Chevron awarded Wärtsilä a contract to supply a direct electric heating (DEH) system for the company's US$2 billion Lianzi offshore development project, located off Congo and Angola, West Africa.
Wärtsilä will deliver the topside modules to be installed on the platform, along with electrical and automation packages. The contract amount has not been disclosed.
Earlier this month, it was announced that Subsea 7 contracted Nexans to provide subsea cables for the Lianzi field; these will be delivered in 2014.
Wärtsilä's 9000kW system will be used to heat the 43 km-long subsea production pipeline between the Lianzi field and the Benguela Belize Lobito Tomboco (BBLT) platform. The module will regulate the power of the cables and temperature of the pipe.
“The Wärtsilä DEH technology is proven and has been used already for more than 10 years on the Norwegian continental shelf. It is also being used in West African installations, as evidenced by this latest valuable order.

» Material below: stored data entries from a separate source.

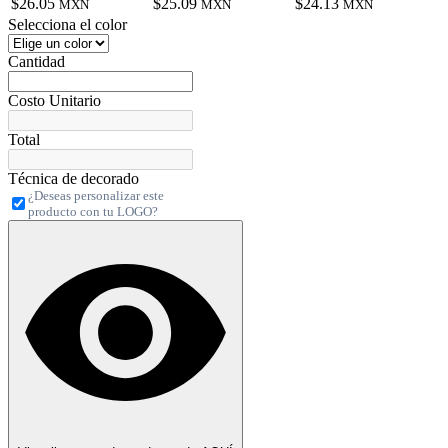
$26.05
$25.09
$24.13
MXN
MXN
MXN
Selecciona el color
Cantidad
Costo Unitario
Total
Técnica de decorado
¿Deseas personalizar este
producto con tu LOGO?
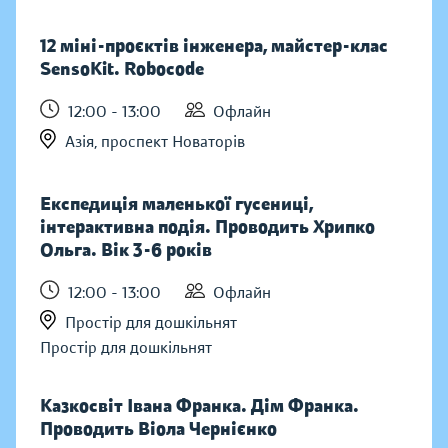
12 міні-проєктів інженера, майстер-клас
SensoKit. Robocode
12:00 - 13:00
Офлайн
Азія, проспект Новаторів
Експедиція маленької гусениці,
інтерактивна подія. Проводить Хрипко
Ольга. Вік 3-6 років
12:00 - 13:00
Офлайн
Простір для дошкільнят
Простір для дошкільнят
Казкосвіт Івана Франка. Дім Франка.
Проводить Віола Чернієнко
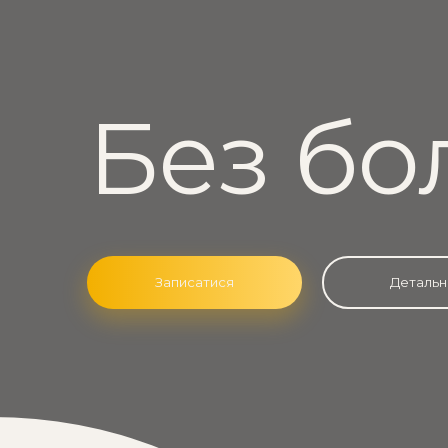
Без бо
Записатися
Детальн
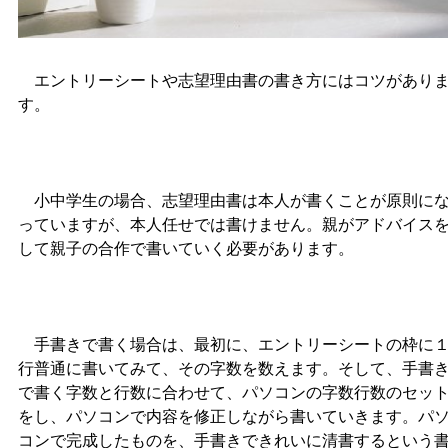
エントリーシートや志望理由書の書き方にはコツがあり
す。
小中学生の場合、志望理由書は本人が書くことが原則に
っていますが、本人任せでは書けません。親がアドバイス
して親子の合作で書いていく必要があります。
手書きで書く場合は、最初に、エントリーシートの枠に
行普通に書いてみて、その字数を数えます。そして、手書
で書く字数と行数に合わせて、パソコンの字数行数のセッ
をし、パソコンで内容を修正しながら書いていきます。パ
コンで完成したものを、手書きできれいに清書するという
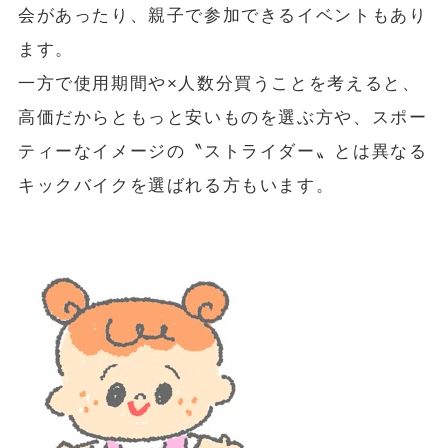
会があったり、親子で参加できるイベントもあり
ます。
一方で使用期間や×人数分買うことを考えると、
高価だからともっと安いものを選ぶ方や、スポー
ティーなイメージの〝ストライダー〟とは異なる
キックバイクを選ばれる方もいます。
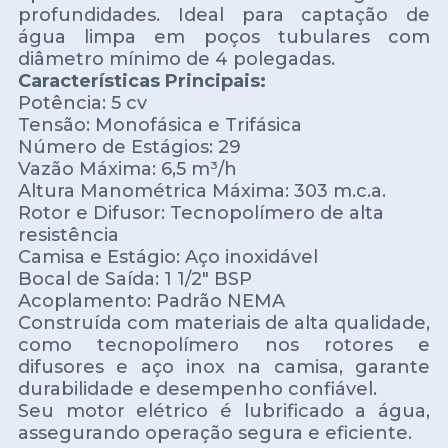
profundidades. Ideal para captação de
água limpa em poços tubulares com
diâmetro mínimo de 4 polegadas.
Características Principais:
Potência: 5 cv
Tensão: Monofásica e Trifásica
Número de Estágios: 29
Vazão Máxima: 6,5 m³/h
Altura Manométrica Máxima: 303 m.c.a.
Rotor e Difusor: Tecnopolímero de alta
resistência
Camisa e Estágio: Aço inoxidável
Bocal de Saída: 1 1/2" BSP
Acoplamento: Padrão NEMA
Construída com materiais de alta qualidade,
como tecnopolímero nos rotores e
difusores e aço inox na camisa, garante
durabilidade e desempenho confiável.
Seu motor elétrico é lubrificado a água,
assegurando operação segura e eficiente.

It is cost effective with considerable environmental benefits, and not surprisingly, there is increasing interest from oil & gas industry operators around the world. We envisage that demand for this technology will grow rapidly,” said Juhani Hupli, VP Electrical & Automation, Wärtsilä Ship Power.
The Lianzi field lies about 105 km off the coast of the Republic of Congo, and the BBLT platform is located off the coast of Angola. The pipeline lies in 900m of water.
Chevron Overseas Congo Ltd. operates the Lianzi field with 31.25% interest, along with Total (36.75%), ENI (10%), Sonangol (10%), SNPC (Republic of Congo National Oil Company – 7.5%), and GALP (4.5%).